What the exercise asks: Reproduce the entries verbatim; no pictures.

▶

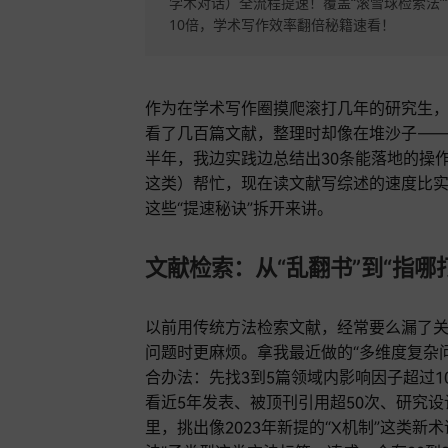
学术对话）全流程提速！覆盖“滚雪球检索法”“
10倍，学术写作效率翻倍秘籍速看！
作为在学术写作圈摸爬滚打几年的研究生
看了几百篇文献，整理时却像在堆沙子—
半年，我边实践边总结出30条能落地的操作
这类）帮忙，现在读文献写综述的速度比实
这些“提速秘诀”拆开来讲。
文献检索：从“乱翻书”到“指哪
以前用传统方法检索文献，经常要么漏了
问题时更麻烦。拿我最近做的“多维度复杂问
合办法：先找3到5篇领域内影响因子超过
看近5年发表、被顶刊引用超50次、研究
里，挑出像2023年新提的“X机制”这类新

◀

Exercise output:
学术对话）全流程提速！覆盖“滚雪球检索法”“
10倍，学术写作效率翻倍秘籍速看！
作为在学术写作圈摸爬滚打几年的研究生
看了几百篇文献，整理时却像在堆沙子—
半年，我边实践边总结出30条能落地的操作
这类）帮忙，现在读文献写综述的速度比实
这些“提速秘诀”拆开来讲。
文献检索：从“乱翻书”到“指哪
以前用传统方法检索文献，经常要么漏了
问题时更麻烦。拿我最近做的“多维度复杂问
合办法：先找3到5篇领域内影响因子超过
看近5年发表、被顶刊引用超50次、研究
里，挑出像2023年新提的“X机制”这类新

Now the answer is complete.